## Dataset records
- - -
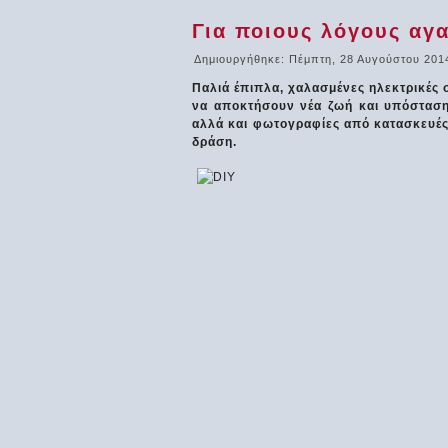
Για ποιους λόγους αγα
Δημιουργήθηκε: Πέμπτη, 28 Αυγούστου 201
Παλιά έπιπλα, χαλασμένες ηλεκτρικές 
να αποκτήσουν νέα ζωή και υπόσταση! 
αλλά και φωτογραφίες από κατασκευές
δράση.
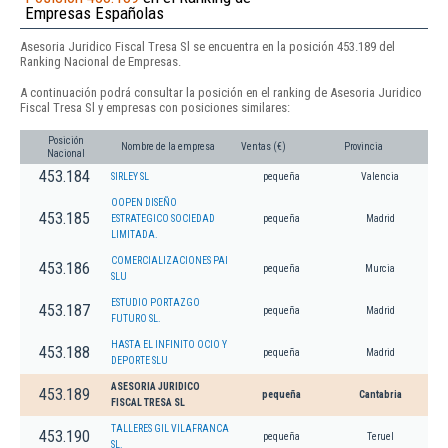
Empresas Españolas
Asesoria Juridico Fiscal Tresa Sl se encuentra en la posición 453.189 del
Ranking Nacional de Empresas.
A continuación podrá consultar la posición en el ranking de Asesoria Juridico
Fiscal Tresa Sl y empresas con posiciones similares:
Posición
Nombre de la empresa
Ventas (€)
Provincia
Nacional
453.184
SIRLEY SL
pequeña
Valencia
OOPEN DISEÑO
453.185
ESTRATEGICO SOCIEDAD
pequeña
Madrid
LIMITADA.
COMERCIALIZACIONES PAI
453.186
pequeña
Murcia
SLU
ESTUDIO PORTAZGO
453.187
pequeña
Madrid
FUTURO SL.
HASTA EL INFINITO OCIO Y
453.188
pequeña
Madrid
DEPORTE SLU
ASESORIA JURIDICO
453.189
pequeña
Cantabria
FISCAL TRESA SL
TALLERES GIL VILAFRANCA
453.190
pequeña
Teruel
SL.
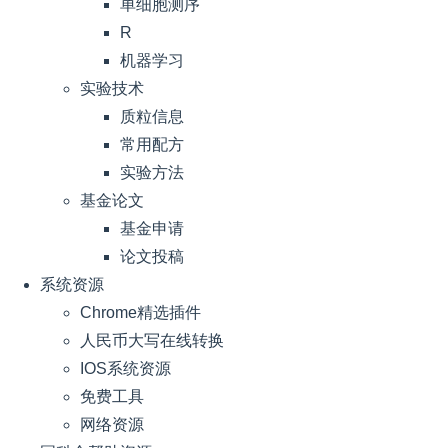
单细胞测序
R
机器学习
实验技术
质粒信息
常用配方
实验方法
基金论文
基金申请
论文投稿
系统资源
Chrome精选插件
人民币大写在线转换
IOS系统资源
免费工具
网络资源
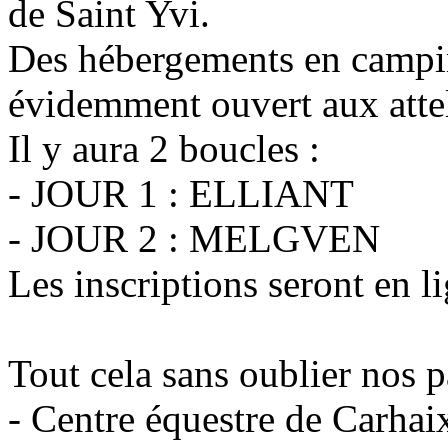
de Saint Yvi.
Des hébergements en campin
évidemment ouvert aux atte
Il y aura 2 boucles :
- JOUR 1 : ELLIANT
- JOUR 2 : MELGVEN
Les inscriptions seront en l
Tout cela sans oublier nos p
- Centre équestre de Carhai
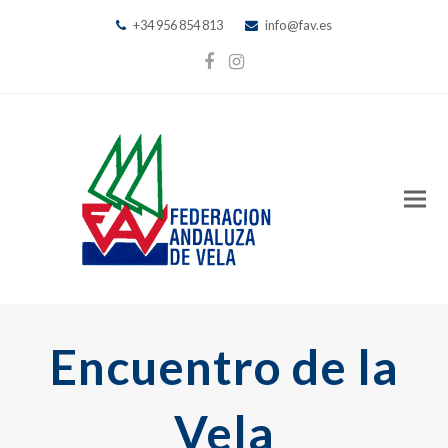
+34 956 854 813
info@fav.es
Facebook
Instagram
Encuentro de la
Vela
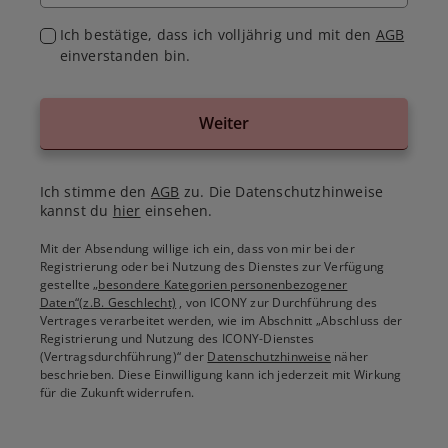
Ich bestätige, dass ich volljährig und mit den
AGB
einverstanden bin.
Weiter
Ich stimme den
AGB
zu. Die Datenschutzhinweise
kannst du
hier
einsehen.
Mit der Absendung willige ich ein, dass von mir bei der
Registrierung oder bei Nutzung des Dienstes zur Verfügung
gestellte
„besondere Kategorien personenbezogener
Daten“(z.B. Geschlecht)
, von ICONY zur Durchführung des
Vertrages verarbeitet werden, wie im Abschnitt „Abschluss der
Registrierung und Nutzung des ICONY-Dienstes
(Vertragsdurchführung)“ der
Datenschutzhinweise
näher
beschrieben. Diese Einwilligung kann ich jederzeit mit Wirkung
für die Zukunft widerrufen.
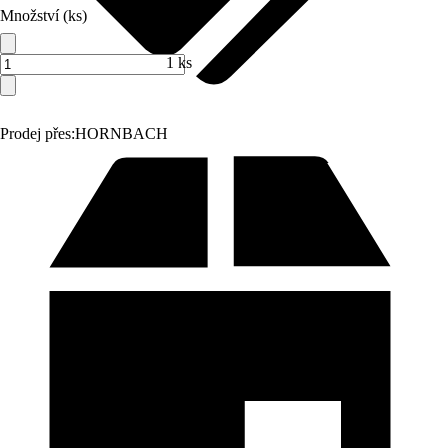
Množství (ks)
1 ks
Prodej přes:
HORNBACH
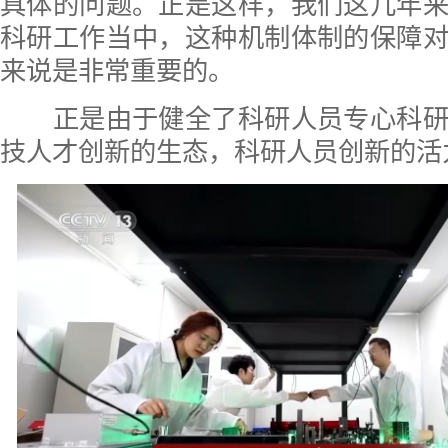
具体的问题。正是这样，我们这几年
科研工作当中，这种机制体制的保障
来说是非常重要的。
正是由于健全了科研人员专心科研
技人才创新的生态，科研人员创新的活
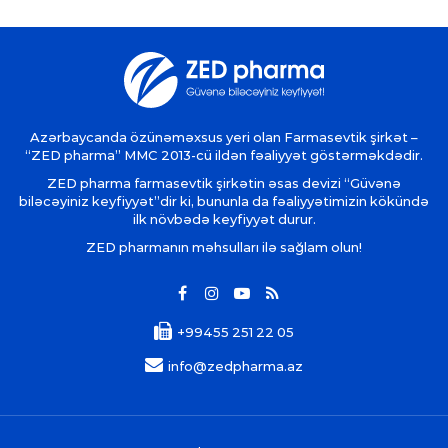
Azərbaycanda özünəməxsus yeri olan Farmasevtik şirkət –
“ZED pharma” MMC 2013-cü ildən fəaliyyət göstərməkdədir.
ZED pharma farmasevtik şirkətin əsas devizi “Güvənə
biləcəyiniz keyfiyyət”dir ki, bununla da fəaliyyətimizin kökündə
ilk növbədə keyfiyyət durur.
ZED pharmanın məhsulları ilə sağlam olun!
+99455 251 22 05
info@zedpharma.az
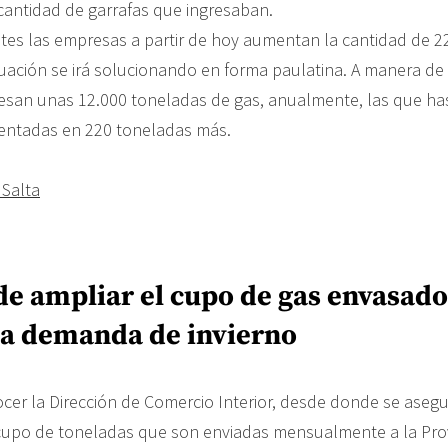
cantidad de garrafas que ingresaban.
ites las empresas a partir de hoy aumentan la cantidad de 2
ituación se irá solucionando en forma paulatina. A manera de
gresan unas 12.000 toneladas de gas, anualmente, las que h
entadas en 220 toneladas más.
 Salta
de ampliar el cupo de gas envasado
la demanda de invierno
ocer la Dirección de Comercio Interior, desde donde se aseg
cupo de toneladas que son enviadas mensualmente a la Prov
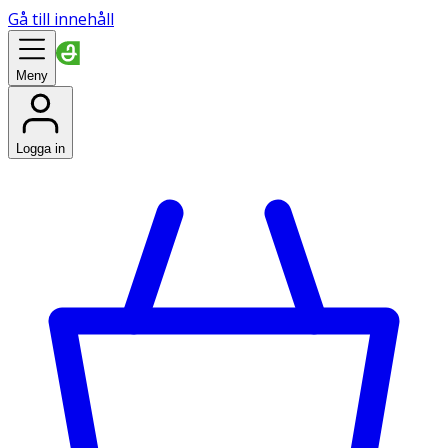
Gå till innehåll
Meny
Logga in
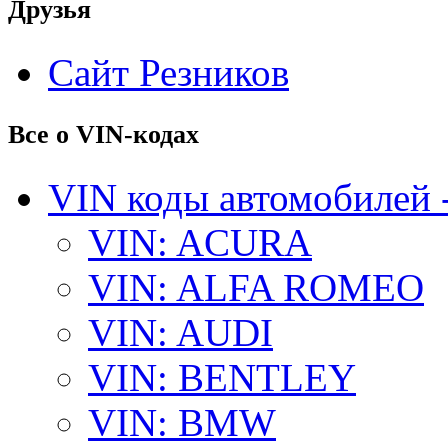
Друзья
Сайт Резников
Все о VIN-кодах
VIN коды автомобилей 
VIN: ACURA
VIN: ALFA ROMEO
VIN: AUDI
VIN: BENTLEY
VIN: BMW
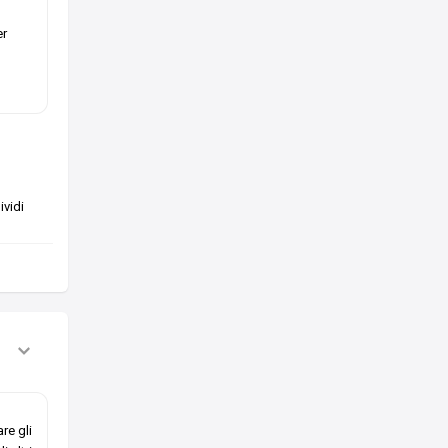
er
vidi
re gli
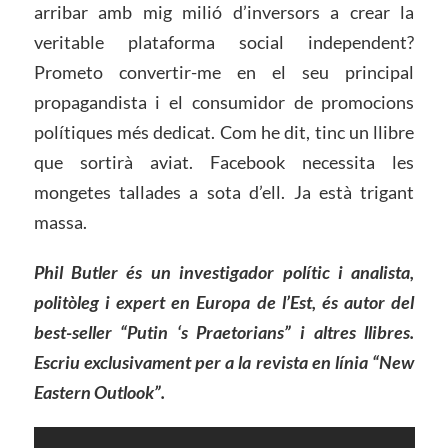
arribar amb mig milió d’inversors a crear la
veritable plataforma social independent?
Prometo convertir-me en el seu principal
propagandista i el consumidor de promocions
polítiques més dedicat. Com he dit, tinc un llibre
que sortirà aviat. Facebook necessita les
mongetes tallades a sota d’ell. Ja està trigant
massa.
Phil Butler és un investigador polític i analista,
politòleg i expert en Europa de l’Est, és autor del
best-seller “Putin ‘s Praetorians” i altres llibres.
Escriu exclusivament per a la revista en línia “New
Eastern Outlook”.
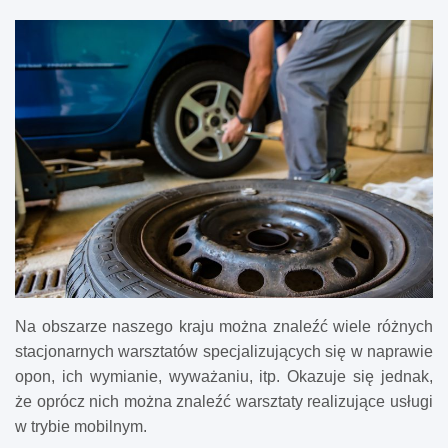
Na obszarze naszego kraju można znaleźć wiele różnych
stacjonarnych warsztatów specjalizujących się w naprawie
opon, ich wymianie, wyważaniu, itp. Okazuje się jednak,
że oprócz nich można znaleźć warsztaty realizujące usługi
w trybie mobilnym.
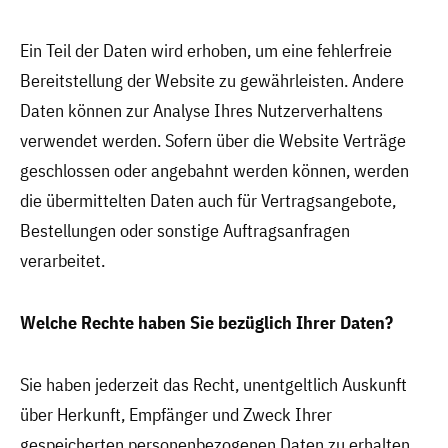
Ein Teil der Daten wird erhoben, um eine fehlerfreie
Bereitstellung der Website zu gewährleisten. Andere
Daten können zur Analyse Ihres Nutzerverhaltens
verwendet werden. Sofern über die Website Verträge
geschlossen oder angebahnt werden können, werden
die übermittelten Daten auch für Vertragsangebote,
Bestellungen oder sonstige Auftragsanfragen
verarbeitet.
Welche Rechte haben Sie bezüglich Ihrer Daten?
Sie haben jederzeit das Recht, unentgeltlich Auskunft
über Herkunft, Empfänger und Zweck Ihrer
gespeicherten personenbezogenen Daten zu erhalten.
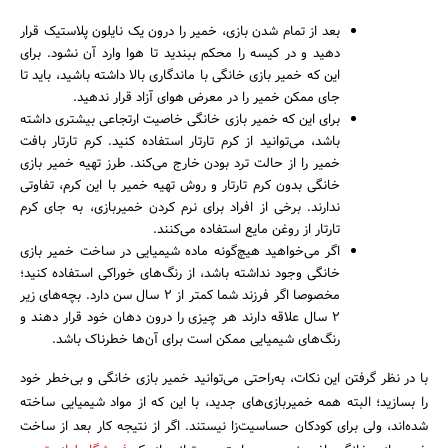
بعد از تمام شدن بازی، خمیر را درون یک نایلون پلاستیک قرار
دهید و در کیسه را محکم ببندید تا هوا وارد آن نشود. برای
این که خمیر بازی خانگی با ماندگاری بالا داشته باشید، باید تا
جای ممکن خمیر را در معرض هوای آزاد قرار ندهید.
برای این که خمیر بازی خانگی خاصیت ارتجاعی بیشتری داشته
باشد، می‌توانید از کرم تارتار استفاده کنید. کرم تارتار بافت
خمیر را از حالت ترد بودن خارج می‌کند. طرز تهیه خمیر بازی
خانگی بدون کرم تارتار و روش تهیه خمیر با این کرم، تفاوتی
ندارند. برخی از افراد برای نرم کردن خمیربازی، به جای کرم
تارتار از روغن مایع استفاده می‌کنند.
اگر می‌خواهید هیچ‌گونه ماده شیمیایی در ساخت خمیر بازی
خانگی وجود نداشته باشد، از رنگ‌های خوراکی استفاده کنید؛
مخصوصا اگر فرزند شما کمتر از ۲ سال سن دارد. بچه‌های زیر
۲ سال علاقه دارند هر چیزی را درون دهان خود قرار دهند و
رنگ‌های شیمیایی ممکن است برای آن‌ها خطرناک باشد.
با در نظر گرفتن این نکات، به‌راحتی می‌توانید خمیر بازی خانگی و بی‌خطر خود
را بسازید؛ البته همه خمیربازی‌‌های جدید، با این که از مواد شیمیایی ساخته
شده‌اند، ولی برای کودکان حساسیت‌زا نیستند. اگر از نتیجه کار بعد از ساخت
- - -
## Try it
Working from the listing above, retype it exactly but include no images.

## Written response
Για ποιους λόγους αγα
Δημιουργήθηκε: Πέμπτη, 28 Αυγούστου 201
Παλιά έπιπλα, χαλασμένες ηλεκτρικές 
να αποκτήσουν νέα ζωή και υπόσταση! 
αλλά και φωτογραφίες από κατασκευές
δράση.
Empresas Españolas
Asesoria Juridico Fiscal Tresa Sl se encuentra en la posición 453.189 del
Ranking Nacional de Empresas.
A continuación podrá consultar la posición en el ranking de Asesoria Juridico
Fiscal Tresa Sl y empresas con posiciones similares:
Posición
Nombre de la empresa
Ventas (€)
Provincia
Nacional
453.184
SIRLEY SL
pequeña
Valencia
OOPEN DISEÑO
453.185
ESTRATEGICO SOCIEDAD
pequeña
Madrid
LIMITADA.
COMERCIALIZACIONES PAI
453.186
pequeña
Murcia
SLU
ESTUDIO PORTAZGO
453.187
pequeña
Madrid
FUTURO SL.
HASTA EL INFINITO OCIO Y
453.188
pequeña
Madrid
DEPORTE SLU
ASESORIA JURIDICO
453.189
pequeña
Cantabria
FISCAL TRESA SL
TALLERES GIL VILAFRANCA
453.190
pequeña
Teruel
SL.
单细胞测序
R
机器学习
实验技术
质粒信息
常用配方
实验方法
基金论文
基金申请
论文投稿
系统资源
Chrome精选插件
人民币大写在线转换
IOS系统资源
免费工具
网络资源
de Saint Yvi.
Des hébergements en campin
évidemment ouvert aux atte
Il y aura 2 boucles :
- JOUR 1 : ELLIANT
- JOUR 2 : MELGVEN
Les inscriptions seront en l
Tout cela sans oublier nos p
- Centre équestre de Carhai
+34 956 854 813
info@fav.es
Facebook
Instagram
Encuentro de la
Vela
Ich bestätige, dass ich volljährig und mit den
AGB
einverstanden bin.
Weiter
Ich stimme den
AGB
zu. Die Datenschutzhinweise
kannst du
hier
einsehen.
Mit der Absendung willige ich ein, dass von mir bei der
Registrierung oder bei Nutzung des Dienstes zur Verfügung
gestellte
„besondere Kategorien personenbezogener
Daten“(z.B. Geschlecht)
, von ICONY zur Durchführung des
Vertrages verarbeitet werden, wie im Abschnitt „Abschluss der
Registrierung und Nutzung des ICONY-Dienstes
(Vertragsdurchführung)“ der
Datenschutzhinweise
näher
beschrieben. Diese Einwilligung kann ich jederzeit mit Wirkung
für die Zukunft widerrufen.
Množství (ks)
1 ks
Prodej přes:
HORNBACH
具体的问题。正是这样，我们这几年
科研工作当中，这种机制体制的保障
来说是非常重要的。
正是由于健全了科研人员专心科研
技人才创新的生态，科研人员创新的活
Azərbaycanda özünəməxsus yeri olan Farmasevtik şirkət –
“ZED pharma” MMC 2013-cü ildən fəaliyyət göstərməkdədir.
ZED pharma farmasevtik şirkətin əsas devizi “Güvənə
biləcəyiniz keyfiyyət”dir ki, bununla da fəaliyyətimizin kökündə
ilk növbədə keyfiyyət durur.
ZED pharmanın məhsulları ilə sağlam olun!
+99455 251 22 05
info@zedpharma.az
cantidad de garrafas que ingresaban.
ites las empresas a partir de hoy aumentan la cantidad de 2
ituación se irá solucionando en forma paulatina. A manera de
gresan unas 12.000 toneladas de gas, anualmente, las que h
entadas en 220 toneladas más.
 Salta
de ampliar el cupo de gas envasado
la demanda de invierno
ocer la Dirección de Comercio Interior, desde donde se aseg
cupo de toneladas que son enviadas mensualmente a la Prov
Gå till innehåll
Meny
Logga in
Друзья
Сайт Резников
Все о VIN-кодах
VIN коды автомобилей 
VIN: ACURA
VIN: ALFA ROMEO
VIN: AUDI
VIN: BENTLEY
VIN: BMW
er
vidi
re gli
arribar amb mig milió d’inversors a crear la
veritable plataforma social independent?
Prometo convertir-me en el seu principal
propagandista i el consumidor de promocions
polítiques més dedicat. Com he dit, tinc un llibre
que sortirà aviat. Facebook necessita les
mongetes tallades a sota d’ell. Ja està trigant
massa.
Phil Butler és un investigador polític i analista,
politòleg i expert en Europa de l’Est, és autor del
best-seller “Putin ‘s Praetorians” i altres llibres.
Escriu exclusivament per a la revista en línia “New
Eastern Outlook”.
Na obszarze naszego kraju można znaleźć wiele różnych
stacjonarnych warsztatów specjalizujących się w naprawie
opon, ich wymianie, wyważaniu, itp. Okazuje się jednak,
że oprócz nich można znaleźć warsztaty realizujące usługi
w trybie mobilnym.
Ein Teil der Daten wird erhoben, um eine fehlerfreie
Bereitstellung der Website zu gewährleisten. Andere
Daten können zur Analyse Ihres Nutzerverhaltens
verwendet werden. Sofern über die Website Verträge
geschlossen oder angebahnt werden können, werden
die übermittelten Daten auch für Vertragsangebote,
Bestellungen oder sonstige Auftragsanfragen
verarbeitet.
Welche Rechte haben Sie bezüglich Ihrer Daten?
Sie haben jederzeit das Recht, unentgeltlich Auskunft
über Herkunft, Empfänger und Zweck Ihrer
gespeicherten personenbezogenen Daten zu erhalten.
بعد از تمام شدن بازی، خمیر را درون یک نایلون پلاستیک قرار
دهید و در کیسه را محکم ببندید تا هوا وارد آن نشود. برای
این که خمیر بازی خانگی با ماندگاری بالا داشته باشید، باید تا
جای ممکن خمیر را در معرض هوای آزاد قرار ندهید.
برای این که خمیر بازی خانگی خاصیت ارتجاعی بیشتری داشته
باشد، می‌توانید از کرم تارتار استفاده کنید. کرم تارتار بافت
خمیر را از حالت ترد بودن خارج می‌کند. طرز تهیه خمیر بازی
خانگی بدون کرم تارتار و روش تهیه خمیر با این کرم، تفاوتی
ندارند. برخی از افراد برای نرم کردن خمیربازی، به جای کرم
تارتار از روغن مایع استفاده می‌کنند.
اگر می‌خواهید هیچ‌گونه ماده شیمیایی در ساخت خمیر بازی
خانگی وجود نداشته باشد، از رنگ‌های خوراکی استفاده کنید؛
مخصوصا اگر فرزند شما کمتر از ۲ سال سن دارد. بچه‌های زیر
۲ سال علاقه دارند هر چیزی را درون دهان خود قرار دهند و
رنگ‌های شیمیایی ممکن است برای آن‌ها خطرناک باشد.
با در نظر گرفتن این نکات، به‌راحتی می‌توانید خمیر بازی خانگی و بی‌خطر خود
را بسازید؛ البته همه خمیربازی‌‌های جدید، با این که از مواد شیمیایی ساخته
شده‌اند، ولی برای کودکان حساسیت‌زا نیستند. اگر از نتیجه کار بعد از ساخت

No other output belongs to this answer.